Grupo montou estrutura para obter benefícios ilegais do INSS e causar prejuízo milionário


Três mulheres foram condenadas pela Justiça Federal do Espírito Santo por participação em um esquema criminoso voltado à obtenção irregular de benefícios previdenciários. Segundo as investigações, o grupo atuava por meio da produção e utilização de documentos falsificados para enganar o Instituto Nacional do Seguro Social (INSS).


De acordo com as apurações, as envolvidas mantinham uma espécie de “fábrica” clandestina, onde eram confeccionados papéis falsos usados para solicitar aposentadorias e outros benefícios de forma fraudulenta. O esquema teria provocado prejuízo milionário aos cofres públicos.
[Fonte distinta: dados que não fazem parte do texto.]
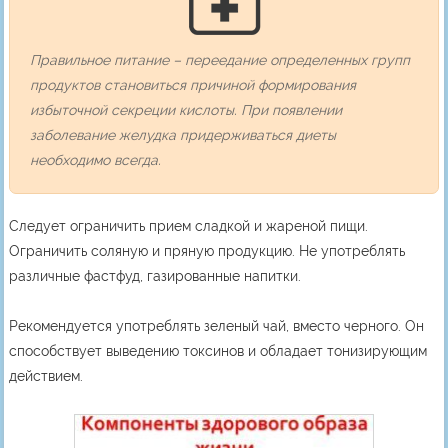
Правильное питание – переедание определенных групп
продуктов становиться причиной формирования
избыточной секреции кислоты. При появлении
заболевание желудка придерживаться диеты
необходимо всегда.
Следует ограничить прием сладкой и жареной пищи.
Ограничить соляную и пряную продукцию. Не употреблять
различные фастфуд, газированные напитки.
Рекомендуется употреблять зеленый чай, вместо черного. Он
способствует выведению токсинов и обладает тонизирующим
действием.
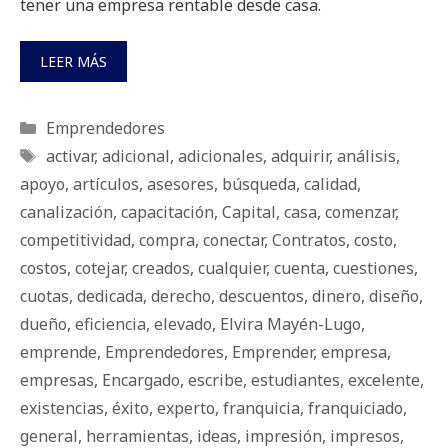
tener una empresa rentable desde casa.
LEER MÁS
Categorías
Emprendedores
Etiquetas
activar
,
adicional
,
adicionales
,
adquirir
,
análisis
,
apoyo
,
artículos
,
asesores
,
búsqueda
,
calidad
,
canalización
,
capacitación
,
Capital
,
casa
,
comenzar
,
competitividad
,
compra
,
conectar
,
Contratos
,
costo
,
costos
,
cotejar
,
creados
,
cualquier
,
cuenta
,
cuestiones
,
cuotas
,
dedicada
,
derecho
,
descuentos
,
dinero
,
diseño
,
dueño
,
eficiencia
,
elevado
,
Elvira Mayén-Lugo
,
emprende
,
Emprendedores
,
Emprender
,
empresa
,
empresas
,
Encargado
,
escribe
,
estudiantes
,
excelente
,
existencias
,
éxito
,
experto
,
franquicia
,
franquiciado
,
general
,
herramientas
,
ideas
,
impresión
,
impresos
,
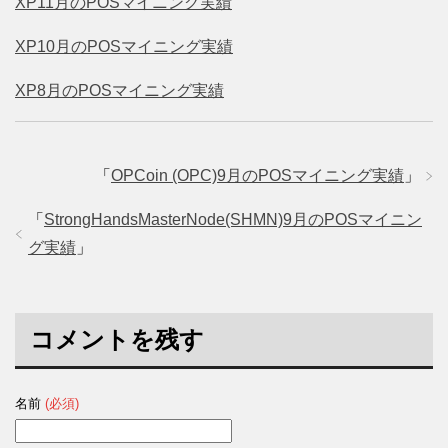
XP11月のPOSマイニング実績
XP10月のPOSマイニング実績
XP8月のPOSマイニング実績
「
OPCoin (OPC)9月のPOSマイニング実績
」
「
StrongHandsMasterNode(SHMN)9月のPOSマイニン
グ実績
」
コメントを残す
名前
(必須)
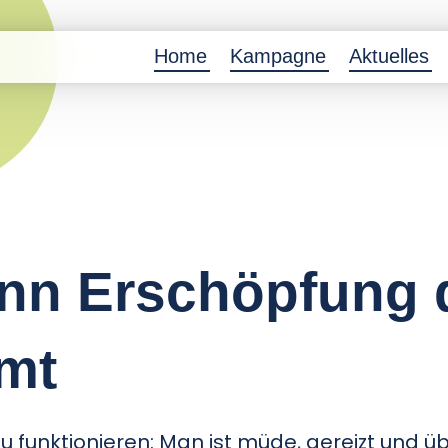
Home
Kampagne
Aktuelles
nn Erschöpfung 
mmt
u funktionieren: Man ist müde, gereizt und üb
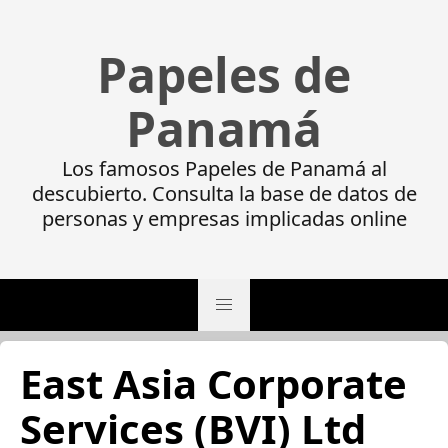
Papeles de
Panamá
Los famosos Papeles de Panamá al
descubierto. Consulta la base de datos de
personas y empresas implicadas online
East Asia Corporate
Services (BVI) Ltd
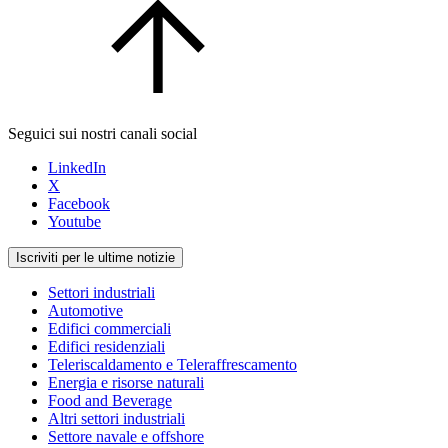
Seguici sui nostri canali social
LinkedIn
X
Facebook
Youtube
Iscriviti per le ultime notizie
Settori industriali
Automotive
Edifici commerciali
Edifici residenziali
Teleriscaldamento e Teleraffrescamento
Energia e risorse naturali
Food and Beverage
Altri settori industriali
Settore navale e offshore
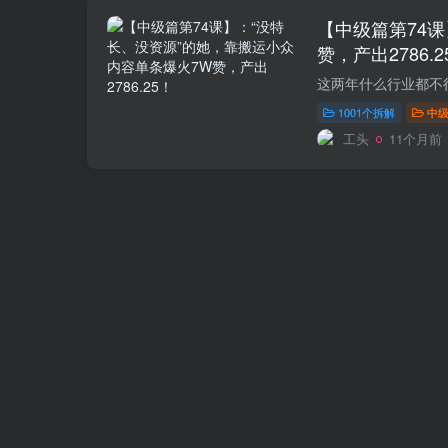
【中级篇第74
赞，产出2786.2
1001个拆解
中
工头
11个月前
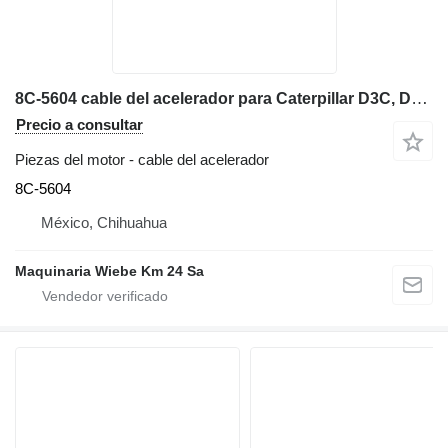
8C-5604 cable del acelerador para Caterpillar D3C, D4C, D5C bulldozer
Precio a consultar
Piezas del motor - cable del acelerador
8C-5604
México, Chihuahua
Maquinaria Wiebe Km 24 Sa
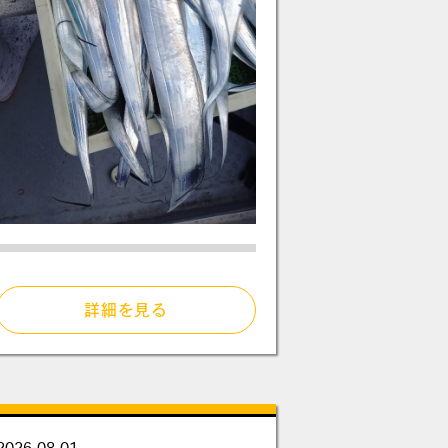
詳細を見る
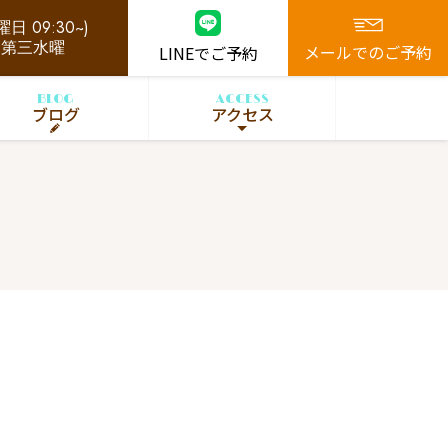
日 09:30~)
、第三水曜
メールでのご予約
LINEでご予約
BLOG
ACCESS
ブログ
アクセス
As investigações apontaram que as suspeitas criavam registros adulterados e simulavam vínculos trabalhistas, com o objetivo de comprovar tempo de contribuição inexistente. Com a documentação fraudulenta, os pedidos eram apresentados ao sistema previdenciário para liberação dos pagamentos.

Após análise das provas, a Justiça concluiu que as acusadas participaram diretamente da organização criminosa e aplicou penas relacionadas aos crimes contra o sistema previdenciário. O processo detalha que a atuação do grupo ocorreu de forma estruturada, com divisão de tarefas e uso de diversos tipos de falsificação documental.
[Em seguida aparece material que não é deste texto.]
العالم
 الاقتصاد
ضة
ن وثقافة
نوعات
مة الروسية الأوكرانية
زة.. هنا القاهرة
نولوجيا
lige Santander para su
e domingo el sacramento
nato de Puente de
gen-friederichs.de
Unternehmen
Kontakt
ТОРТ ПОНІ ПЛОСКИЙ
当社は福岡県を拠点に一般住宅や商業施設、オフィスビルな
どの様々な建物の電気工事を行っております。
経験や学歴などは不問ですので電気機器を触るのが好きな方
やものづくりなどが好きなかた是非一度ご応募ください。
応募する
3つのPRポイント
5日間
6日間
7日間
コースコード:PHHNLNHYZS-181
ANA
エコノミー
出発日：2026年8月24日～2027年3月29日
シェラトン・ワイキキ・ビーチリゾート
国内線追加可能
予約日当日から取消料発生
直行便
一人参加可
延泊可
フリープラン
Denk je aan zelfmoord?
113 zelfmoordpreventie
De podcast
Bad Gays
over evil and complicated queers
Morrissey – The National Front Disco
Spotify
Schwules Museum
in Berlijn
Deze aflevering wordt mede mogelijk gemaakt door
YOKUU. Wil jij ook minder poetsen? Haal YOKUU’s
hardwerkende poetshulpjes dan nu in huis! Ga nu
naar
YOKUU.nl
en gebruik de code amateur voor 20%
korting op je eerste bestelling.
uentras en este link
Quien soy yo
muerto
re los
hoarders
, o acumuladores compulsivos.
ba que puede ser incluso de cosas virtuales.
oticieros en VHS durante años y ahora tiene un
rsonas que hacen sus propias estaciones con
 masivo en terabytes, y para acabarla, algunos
Além da condenação, o caso reforça o combate a fraudes envolvendo benefícios sociais e previdenciários, prática que causa prejuízos financeiros e compromete o atendimento a beneficiários legítimos. As autoridades destacaram que investigações semelhantes continuam em andamento para identificar outros possíveis envolvidos.
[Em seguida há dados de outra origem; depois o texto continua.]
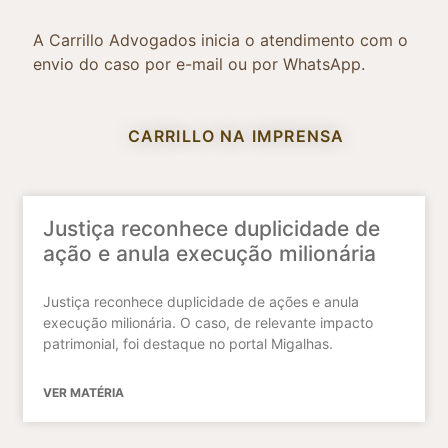
A Carrillo Advogados inicia o atendimento com o
envio do caso por e-mail ou por WhatsApp.
CARRILLO NA IMPRENSA
Justiça reconhece duplicidade de
ação e anula execução milionária
Justiça reconhece duplicidade de ações e anula
execução milionária. O caso, de relevante impacto
patrimonial, foi destaque no portal Migalhas.
VER MATÉRIA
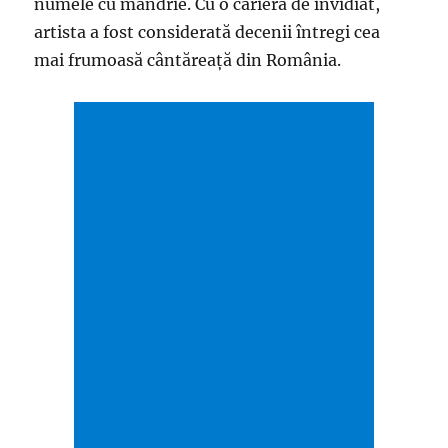
numele cu mândrie. Cu o carieră de invidiat,
artista a fost considerată decenii întregi cea
mai frumoasă cântăreaţă din România.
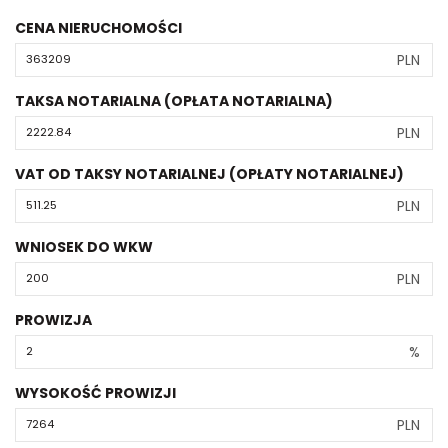
CENA NIERUCHOMOŚCI
PLN
TAKSA NOTARIALNA (OPŁATA NOTARIALNA)
PLN
VAT OD TAKSY NOTARIALNEJ (OPŁATY NOTARIALNEJ)
PLN
WNIOSEK DO WKW
PLN
PROWIZJA
%
WYSOKOŚĆ PROWIZJI
PLN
No total, as investigações da Polícia Federal apontaram fraude em pelo menos 58 benefícios, com prejuízo estimado em mais de R$ 7 milhões.

As rés são Sandra Maria Pereira de Oliveira, Ilma Itamar dos Santos e Graziela Conceição Lobato Falagan. Elas foram denunciadas pelo Ministério Público Federal (MPF) por estelionato previdenciário. As penas chegam a nove anos de prisão, a sentença também determinou a devolução de R$ 4.568.451,16 aos cofres públicos.